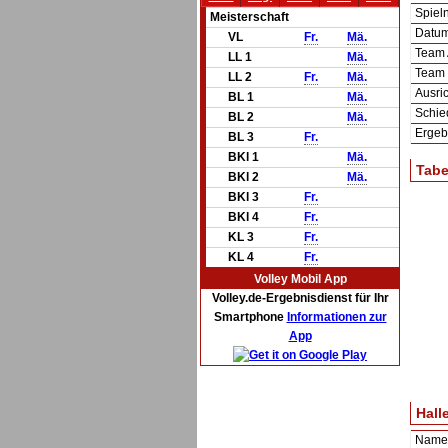
Spie
Meisterschaft
Datum 
VL
Fr.
Mä.
Team
LL 1
Mä.
Team
LL 2
Fr.
Mä.
Ausric
BL 1
Mä.
Schie
BL 2
Mä.
Ergeb
BL 3
Fr.
BKl 1
Mä.
Tabe
BKl 2
Mä.
BKl 3
Fr.
BKl 4
Fr.
KL 3
Fr.
KL 4
Fr.
Volley Mobil App
Volley.de-Ergebnisdienst für Ihr
Smartphone
Informationen zur
App
Hall
Name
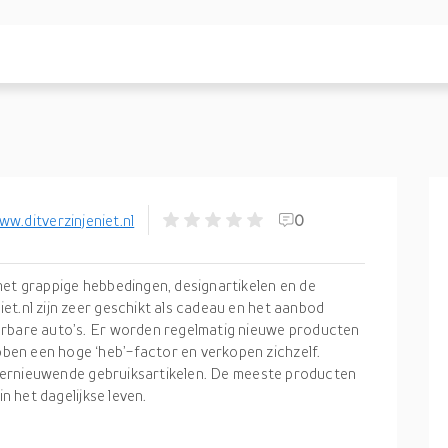
ww.ditverzinjeniet.nl
0
met grappige hebbedingen, designartikelen en de
et.nl zijn zeer geschikt als cadeau en het aanbod
urbare auto’s. Er worden regelmatig nieuwe producten
en een hoge ‘heb’-factor en verkopen zichzelf.
en vernieuwende gebruiksartikelen. De meeste producten
in het dagelijkse leven.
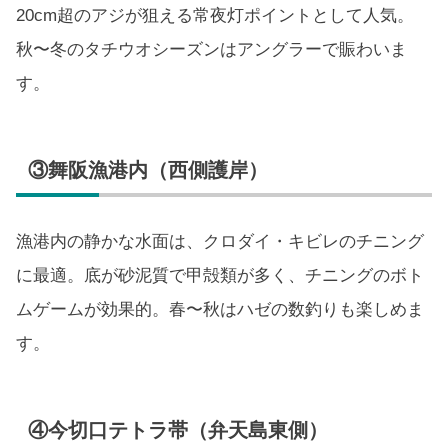
20cm超のアジが狙える常夜灯ポイントとして人気。
秋〜冬のタチウオシーズンはアングラーで賑わいま
す。
③舞阪漁港内（西側護岸）
漁港内の静かな水面は、クロダイ・キビレのチニング
に最適。底が砂泥質で甲殻類が多く、チニングのボト
ムゲームが効果的。春〜秋はハゼの数釣りも楽しめま
す。
④今切口テトラ帯（弁天島東側）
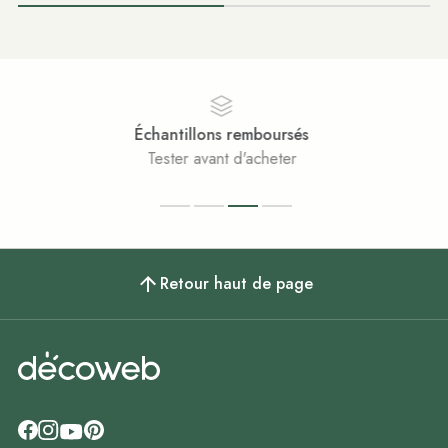
Paiement sécurisé
Achats 100% sécurisés
Retour haut de page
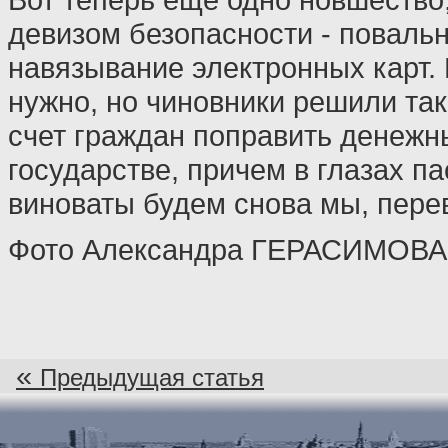
девизом безопасности - поваль
навязывание электронных карт. 
нужно, но чиновники решили та
счет граждан поправить денежн
государстве, причем в глазах п
виноваты будем снова мы, пере
Фото Александра ГЕРАСИМОВА
«
Предыдущая статья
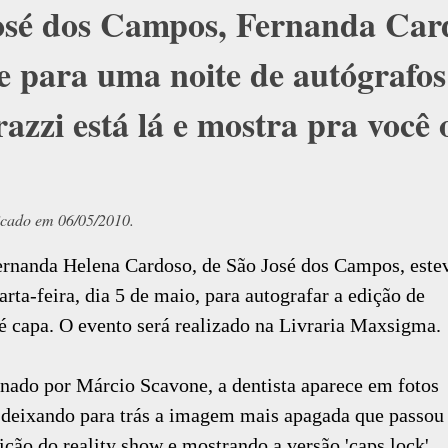
sé dos Campos, Fernanda Cardo
e para uma noite de autógrafo
azzi está lá e mostra pra você 
icado em 06/05/2010.
rnanda Helena Cardoso, de São José dos Campos, este
rta-feira, dia 5 de maio, para autografar a edição de
é capa. O evento será realizado na Livraria Maxsigma.
inado por Márcio Scavone, a dentista aparece em fotos
, deixando para trás a imagem mais apagada que passou
ição do reality show e mostrando a versão 'caps lock',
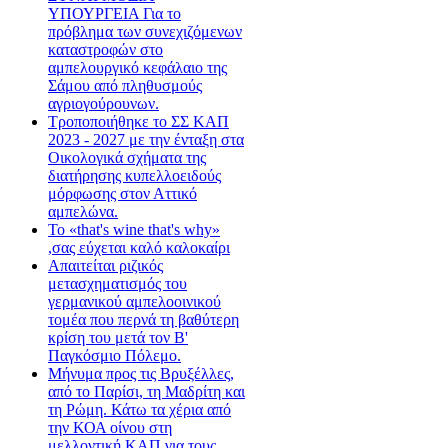
ΥΠΟΥΡΓΕΙΑ Για το
πρόβλημα των συνεχιζόμενων
καταστροφών στο
αμπελουργικό κεφάλαιο της
Σάμου από πληθυσμούς
αγριογούρουνων.
Τροποποιήθηκε το ΣΣ ΚΑΠ
2023 - 2027 με την ένταξη στα
Οικολογικά σχήματα της
διατήρησης κυπελλοειδούς
μόρφωσης στον Αττικό
αμπελώνα.
Το «that's wine that's why»
,σας εύχεται καλό καλοκαίρι
Απαιτείται ριζικός
μετασχηματισμός του
γερμανικού αμπελοοινικού
τομέα που περνά τη βαθύτερη
κρίση του μετά τον Β'
Παγκόσμιο Πόλεμο.
Μήνυμα προς τις Βρυξέλλες,
από το Παρίσι, τη Μαδρίτη και
τη Ρώμη. Κάτω τα χέρια από
την ΚΟΑ οίνου στη
μελλοντική ΚΑΠ για τους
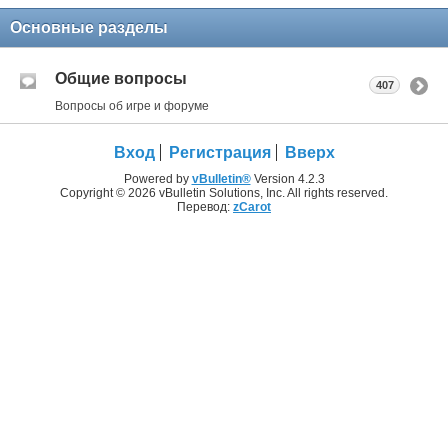
Основные разделы
Общие вопросы
407
Вопросы об игре и форуме
Вход
Регистрация
Вверх
Powered by
vBulletin®
Version 4.2.3
Copyright © 2026 vBulletin Solutions, Inc. All rights reserved.
Перевод:
zCarot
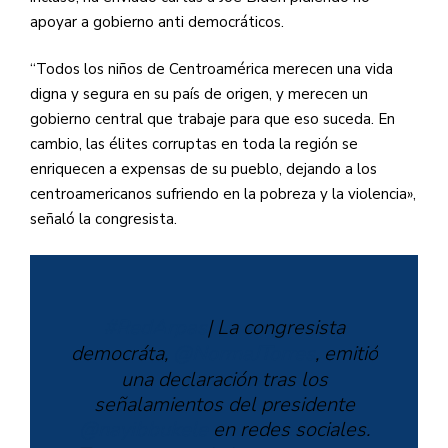
apoyar a gobierno anti democráticos.
“Todos los niños de Centroamérica merecen una vida
digna y segura en su país de origen, y merecen un
gobierno central que trabaje para que eso suceda. En
cambio, las élites corruptas en toda la región se
enriquecen a expensas de su pueblo, dejando a los
centroamericanos sufriendo en la pobreza y la violencia»,
señaló la congresista.
#RedArpas
| La congresista
democráta,
@NormaJTorres
, emitió
una declaración tras los
señalamientos del presidente
@nayibbukele
en redes sociales.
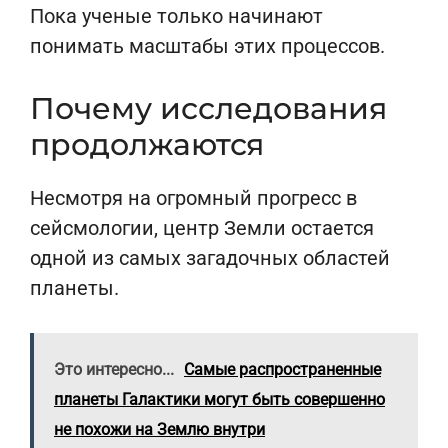
Пока ученые только начинают
понимать масштабы этих процессов.
Почему исследования
продолжаются
Несмотря на огромный прогресс в
сейсмологии, центр Земли остается
одной из самых загадочных областей
планеты.
Это интересно...
Самые распространенные
планеты Галактики могут быть совершенно
не похожи на Землю внутри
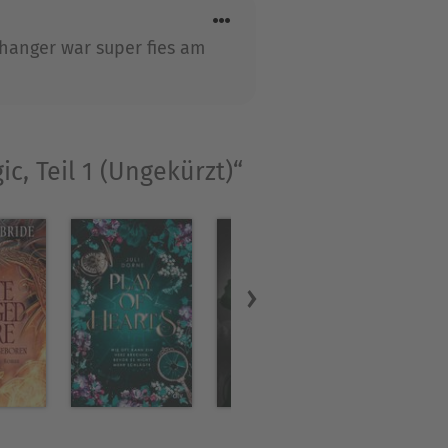
hanger war super fies am
c, Teil 1 (Ungekürzt)“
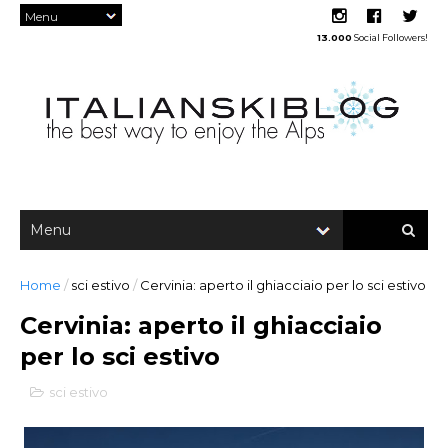
13.000
Social Followers!
Home
/
sci estivo
/
Cervinia: aperto il ghiacciaio per lo sci estivo
Cervinia: aperto il ghiacciaio
per lo sci estivo
sci estivo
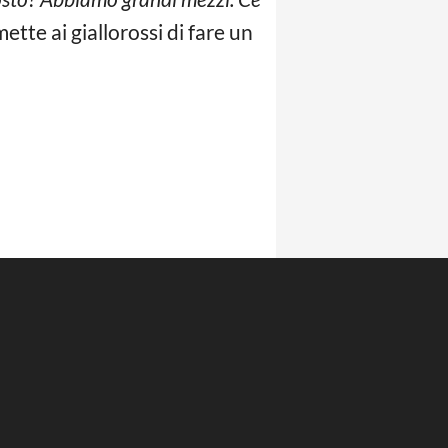
tte ai giallorossi di fare un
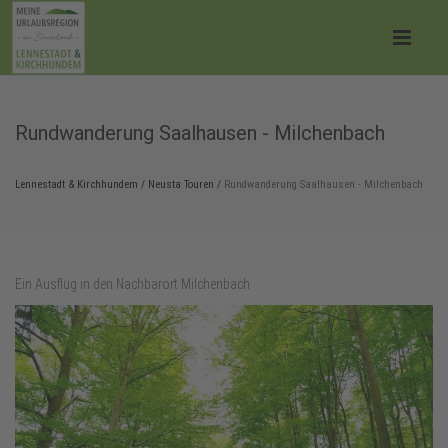
Rundwanderung Saalhausen - Milchenbach
Lennestadt & Kirchhundem
/
Neusta Touren
/
Rundwanderung Saalhausen - Milchenbach
Ein Ausflug in den Nachbarort Milchenbach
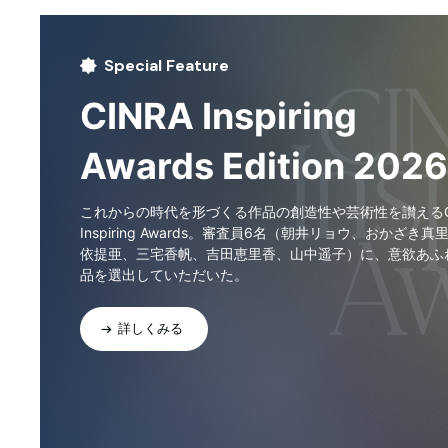
Special Feature
CINRA Inspiring
Awards Edition 2026
これからの時代を形づくる作品の創造性や芸術性を讃えるCI
Inspiring Awards。審査員6名（朝井リョウ、おかざき真
依提亜、三宅香帆、吉田恵里香、山中遥子）に、意欲あふ
品を選出していただいた。
詳しくみる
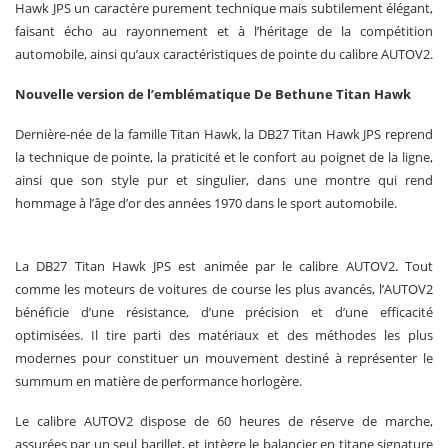
Hawk JPS un caractère purement technique mais subtilement élégant,
faisant écho au rayonnement et à l’héritage de la compétition
automobile, ainsi qu’aux caractéristiques de pointe du calibre AUTOV2.
Nouvelle version de l’emblématique De Bethune Titan Hawk
Dernière-née de la famille Titan Hawk, la DB27 Titan Hawk JPS reprend
la technique de pointe, la praticité et le confort au poignet de la ligne,
ainsi que son style pur et singulier, dans une montre qui rend
hommage à l’âge d’or des années 1970 dans le sport automobile.
La DB27 Titan Hawk JPS est animée par le calibre AUTOV2. Tout
comme les moteurs de voitures de course les plus avancés, l’AUTOV2
bénéficie d’une résistance, d’une précision et d’une efficacité
optimisées. Il tire parti des matériaux et des méthodes les plus
modernes pour constituer un mouvement destiné à représenter le
summum en matière de performance horlogère.
Le calibre AUTOV2 dispose de 60 heures de réserve de marche,
assurées par un seul barillet, et intègre le balancier en titane signature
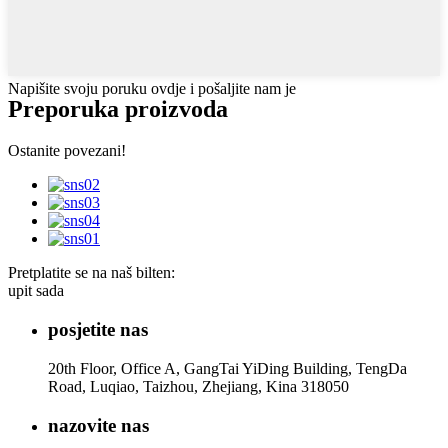
Napišite svoju poruku ovdje i pošaljite nam je
Preporuka proizvoda
Ostanite povezani!
Pretplatite se na naš bilten:
upit sada
posjetite nas
20th Floor, Office A, GangTai YiDing Building, TengDa
Road, Luqiao, Taizhou, Zhejiang, Kina 318050
nazovite nas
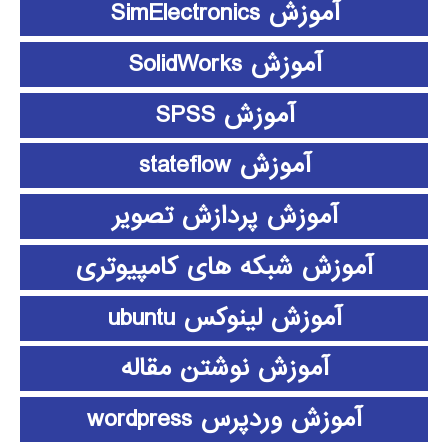
آموزش SimElectronics
آموزش SolidWorks
آموزش SPSS
آموزش stateflow
آموزش پردازش تصویر
آموزش شبکه های کامپیوتری
آموزش لینوکس ubuntu
آموزش نوشتن مقاله
آموزش وردپرس wordpress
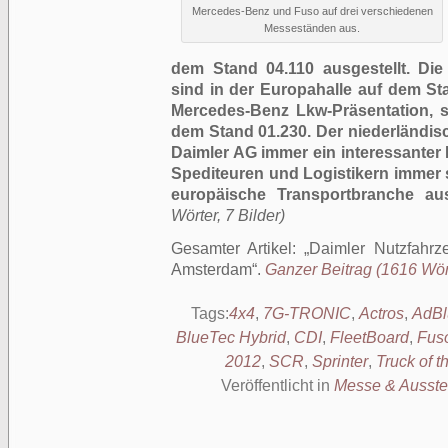
Mercedes-Benz und Fuso auf drei verschiedenen
Messeständen aus.
dem Stand 04.110 ausgestellt. Di
sind in der Europahalle auf dem St
Mercedes-Benz Lkw-Präsentation, 
dem Stand 01.230. Der niederländisc
Daimler AG immer ein interessanter
Spediteuren und Logistikern immer 
europäische Transportbranche au
Wörter, 7 Bilder)
Gesamter Artikel:
Daimler Nutzfahr
Amsterdam
.
Ganzer Beitrag (1616 Wört
Tags:
4x4
,
7G-TRONIC
,
Actros
,
AdBl
BlueTec Hybrid
,
CDI
,
FleetBoard
,
Fus
2012
,
SCR
,
Sprinter
,
Truck of t
Veröffentlicht in
Messe & Ausste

#### About this exercise:
Every entry above is to be set down exactly; the pictures are to be left out.

#### Task solution:
Spie
Meisterschaft
Datum 
VL
Fr.
Mä.
Team
LL 1
Mä.
Team
LL 2
Fr.
Mä.
Ausric
BL 1
Mä.
Schie
BL 2
Mä.
Ergeb
BL 3
Fr.
BKl 1
Mä.
Tabe
BKl 2
Mä.
BKl 3
Fr.
BKl 4
Fr.
KL 3
Fr.
KL 4
Fr.
Volley Mobil App
Volley.de-Ergebnisdienst für Ihr
Smartphone
Informationen zur
App
Hall
Name
ww.ditverzinjeniet.nl
0
met grappige hebbedingen, designartikelen en de
et.nl zijn zeer geschikt als cadeau en het aanbod
urbare auto’s. Er worden regelmatig nieuwe producten
en een hoge ‘heb’-factor en verkopen zichzelf.
en vernieuwende gebruiksartikelen. De meeste producten
in het dagelijkse leven.
20cm超のアジが狙える常夜灯ポイントとして人気。
秋〜冬のタチウオシーズンはアングラーで賑わいま
す。
③舞阪漁港内（西側護岸）
漁港内の静かな水面は、クロダイ・キビレのチニング
に最適。底が砂泥質で甲殻類が多く、チニングのボト
ムゲームが効果的。春〜秋はハゼの数釣りも楽しめま
す。
④今切口テトラ帯（弁天島東側）
Paiement sécurisé
Achats 100% sécurisés
Retour haut de page
девизом безопасности - поваль
навязывание электронных карт. 
нужно, но чиновники решили та
счет граждан поправить денежн
государстве, причем в глазах п
виноваты будем снова мы, пере
Фото Александра ГЕРАСИМОВА
«
Предыдущая статья
sé dos Campos, Fernanda Cardo
e para uma noite de autógrafo
azzi está lá e mostra pra você 
icado em 06/05/2010.
rnanda Helena Cardoso, de São José dos Campos, este
rta-feira, dia 5 de maio, para autografar a edição de
é capa. O evento será realizado na Livraria Maxsigma.
inado por Márcio Scavone, a dentista aparece em fotos
, deixando para trás a imagem mais apagada que passou
ição do reality show e mostrando a versão 'caps lock',
ΥΠΟΥΡΓΕΙΑ Για το
πρόβλημα των συνεχιζόμενων
καταστροφών στο
αμπελουργικό κεφάλαιο της
Σάμου από πληθυσμούς
αγριογούρουνων.
Τροποποιήθηκε το ΣΣ ΚΑΠ
2023 - 2027 με την ένταξη στα
Οικολογικά σχήματα της
διατήρησης κυπελλοειδούς
μόρφωσης στον Αττικό
αμπελώνα.
Το «that's wine that's why»
,σας εύχεται καλό καλοκαίρι
Απαιτείται ριζικός
μετασχηματισμός του
γερμανικού αμπελοοινικού
τομέα που περνά τη βαθύτερη
κρίση του μετά τον Β'
Παγκόσμιο Πόλεμο.
Μήνυμα προς τις Βρυξέλλες,
από το Παρίσι, τη Μαδρίτη και
τη Ρώμη. Κάτω τα χέρια από
την ΚΟΑ οίνου στη
μελλοντική ΚΑΠ για τους
Основные разделы
Общие вопросы
407
Вопросы об игре и форуме
Вход
Регистрация
Вверх
Powered by
vBulletin®
Version 4.2.3
Copyright © 2026 vBulletin Solutions, Inc. All rights reserved.
Перевод:
zCarot
apoyar a gobierno anti democráticos.
“Todos los niños de Centroamérica merecen una vida
digna y segura en su país de origen, y merecen un
gobierno central que trabaje para que eso suceda. En
cambio, las élites corruptas en toda la región se
enriquecen a expensas de su pueblo, dejando a los
centroamericanos sufriendo en la pobreza y la violencia»,
señaló la congresista.
#RedArpas
| La congresista
democráta,
@NormaJTorres
, emitió
una declaración tras los
señalamientos del presidente
@nayibbukele
en redes sociales.
Пока ученые только начинают
понимать масштабы этих процессов.
Почему исследования
продолжаются
Несмотря на огромный прогресс в
сейсмологии, центр Земли остается
одной из самых загадочных областей
планеты.
Это интересно...
Самые распространенные
планеты Галактики могут быть совершенно
не похожи на Землю внутри
hanger war super fies am
c, Teil 1 (Ungekürzt)“
13.000
Social Followers!
Home
/
sci estivo
/
Cervinia: aperto il ghiacciaio per lo sci estivo
Cervinia: aperto il ghiacciaio
per lo sci estivo
sci estivo
tte ai giallorossi di fare un
Rundwanderung Saalhausen - Milchenbach
Lennestadt & Kirchhundem
/
Neusta Touren
/
Rundwanderung Saalhausen - Milchenbach
Ein Ausflug in den Nachbarort Milchenbach
Special Feature
CINRA Inspiring
Awards Edition 2026
これからの時代を形づくる作品の創造性や芸術性を讃えるCI
Inspiring Awards。審査員6名（朝井リョウ、おかざき真
依提亜、三宅香帆、吉田恵里香、山中遥子）に、意欲あふ
品を選出していただいた。
詳しくみる
Hawk JPS un caractère purement technique mais subtilement élégant,
faisant écho au rayonnement et à l’héritage de la compétition
automobile, ainsi qu’aux caractéristiques de pointe du calibre AUTOV2.
Nouvelle version de l’emblématique De Bethune Titan Hawk
Dernière-née de la famille Titan Hawk, la DB27 Titan Hawk JPS reprend
la technique de pointe, la praticité et le confort au poignet de la ligne,
ainsi que son style pur et singulier, dans une montre qui rend
hommage à l’âge d’or des années 1970 dans le sport automobile.
La DB27 Titan Hawk JPS est animée par le calibre AUTOV2. Tout
comme les moteurs de voitures de course les plus avancés, l’AUTOV2
bénéficie d’une résistance, d’une précision et d’une efficacité
optimisées. Il tire parti des matériaux et des méthodes les plus
modernes pour constituer un mouvement destiné à représenter le
summum en matière de performance horlogère.
Le calibre AUTOV2 dispose de 60 heures de réserve de marche,
assurées par un seul barillet, et intègre le balancier en titane signature
Napišite svoju poruku ovdje i pošaljite nam je
Preporuka proizvoda
Ostanite povezani!
Pretplatite se na naš bilten:
upit sada
posjetite nas
20th Floor, Office A, GangTai YiDing Building, TengDa
Road, Luqiao, Taizhou, Zhejiang, Kina 318050
nazovite nas
آموزش SimElectronics
آموزش SolidWorks
آموزش SPSS
آموزش stateflow
آموزش پردازش تصویر
آموزش شبکه های کامپیوتری
آموزش لینوکس ubuntu
آموزش نوشتن مقاله
آموزش وردپرس wordpress
Mercedes-Benz und Fuso auf drei verschiedenen
Messeständen aus.
dem Stand 04.110 ausgestellt. Di
sind in der Europahalle auf dem St
Mercedes-Benz Lkw-Präsentation, 
dem Stand 01.230. Der niederländisc
Daimler AG immer ein interessanter
Spediteuren und Logistikern immer 
europäische Transportbranche au
Wörter, 7 Bilder)
Gesamter Artikel:
Daimler Nutzfahr
Amsterdam
.
Ganzer Beitrag (1616 Wört
Tags:
4x4
,
7G-TRONIC
,
Actros
,
AdBl
BlueTec Hybrid
,
CDI
,
FleetBoard
,
Fus
2012
,
SCR
,
Sprinter
,
Truck of t
Veröffentlicht in
Messe & Ausste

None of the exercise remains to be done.